By MATT BLOIS
At a series of open houses about a study investigating transportation improvements along the Interstate 65 corridor, Williamson County residents told a regional planning group they don’t like transportation studies.
“That’s unfortunate because we’re required to do the studies, and then once the studies are done, that’s how we move forward,” Deputy Director for the Greater Nashville Regional Council Michelle Lacewell said. “A lot of folks are saying, whoever’s in charge, get it done. Whatever that means, get it done.”
The Greater Nashville Regional Council is leading the transportation study, called the south corridor study. These types of studies make it easier for local governments to apply for federal grants that pay for transportation projects.
While they don’t like studies, people living on along the south corridor told planners they still want modern, impactful transportation improvements. However, there wasn’t much consensus about what kinds of improvements were necessary.
“For every day of the week there are opinions,” Lacewell said.
Increasing the enforcement of carpool lanes on the interstate came up often at open houses.
Lacewell said law enforcement agencies can’t agree on who should enforce carpool lane use, so it’s often not policed well. Using cameras to automatically ticket carpool lane rule breakers could help solve the problem, she said. But the state legislature would need to approve that kind of plan.
Many open house attendees also suggested putting passenger trains on the CSX train tracks running through the county. Regional planners have been talking to CSX about using existing train tracks, but the company is reluctant to place freight and commuter trains on the same rails for safety and capacity reasons.
Sean Pfalzer, a transportation planner with the GNRC, said there might be a way to add some kind of transit, such as passenger trains, next to existing rail lines.
“When you look at it just from a map point of view it’s ideal,” Pfalzer said. “From downtown Nashville it hits the communities … the employment centers, but obviously it’s a freight line.”
Other suggestions varied widely. Many — including the event’s moderator and self-described transit skeptic Dave Crouch — questioned whether Williamson County residents would deign to use buses. Others asked for improvements to existing bus service.
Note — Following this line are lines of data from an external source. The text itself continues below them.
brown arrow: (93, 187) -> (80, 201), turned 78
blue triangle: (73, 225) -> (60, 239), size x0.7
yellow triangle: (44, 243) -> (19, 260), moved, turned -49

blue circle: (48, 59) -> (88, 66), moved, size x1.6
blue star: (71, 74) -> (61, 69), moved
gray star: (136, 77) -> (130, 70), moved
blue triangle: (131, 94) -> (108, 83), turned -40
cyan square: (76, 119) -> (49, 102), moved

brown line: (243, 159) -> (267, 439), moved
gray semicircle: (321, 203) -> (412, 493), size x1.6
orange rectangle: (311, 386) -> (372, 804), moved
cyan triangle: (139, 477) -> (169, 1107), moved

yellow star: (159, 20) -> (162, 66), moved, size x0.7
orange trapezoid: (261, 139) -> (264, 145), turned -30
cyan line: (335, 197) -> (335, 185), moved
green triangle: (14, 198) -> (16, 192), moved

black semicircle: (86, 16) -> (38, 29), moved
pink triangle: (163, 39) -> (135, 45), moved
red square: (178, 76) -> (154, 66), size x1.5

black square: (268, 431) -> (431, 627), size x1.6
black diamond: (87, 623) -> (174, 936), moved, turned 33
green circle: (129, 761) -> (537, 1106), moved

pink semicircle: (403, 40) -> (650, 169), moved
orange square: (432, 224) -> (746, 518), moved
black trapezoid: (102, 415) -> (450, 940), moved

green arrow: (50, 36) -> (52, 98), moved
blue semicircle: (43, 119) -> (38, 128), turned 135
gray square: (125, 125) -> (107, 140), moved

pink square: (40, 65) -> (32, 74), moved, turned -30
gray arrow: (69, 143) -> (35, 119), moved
Planners didn’t mention anything about electric scooters, but the Brentwood City Commission banned them this week any, just in case.
People who attended the meetings also asked for bike paths, sidewalks and more lanes on the interstate. Of course, none of those options are free.
“This becomes a challenge when you ask taxpayers to fund improvements to the service and they say no. Then you go to a public meeting and they say, improve the transit service,” Lacewell said. “We kind of get stuck in a competition of opinions there.”
In May 2018, Davidson County voters rejected a $5.4 billion plan to improve transportation around Nashville.
Williamson County residents didn’t vote on that transportation plan, but Lacewell said she has heard from Williamson County residents concerned about the cost of transit at open houses.
While transporting people without cars is expensive, she pointed out that infrastructure for cars is also expensive.
“We hear this a lot in meetings where people will say … why can’t the bus fare pay for the bus,” she said. “That’s not how it works … Our user fees and gas taxes don’t fully pay for the maintenance and improvements to our roadways.”
Basically, traffic isn’t going to get better for free not matter what option planners recommend.
However, Lacewell didn’t want to linger on the cost of improving transportation. She said arguing about the costs of the Nashville referendum prevented planners from explaining why it was important to invest in transportation infrastructure to keep up with the city’s growth.
She also said the Nashville plan failed because it didn’t have enough of a regional perspective.
These transit proposals could eventually go before voters in Williamson County and surrounding counties, and planners don’t want to make the same mistake again.
“That’s why we’re doing this, so we have another program of projects to tie into the existing plans out there. To go to more voters over time and say let’s do this from a regional perspective,” Lacewell said. “It’s possible. What’s it going to look like when we get to that point? I can’t tell you because we’re still in this process … But the only way to get it done is regionally.”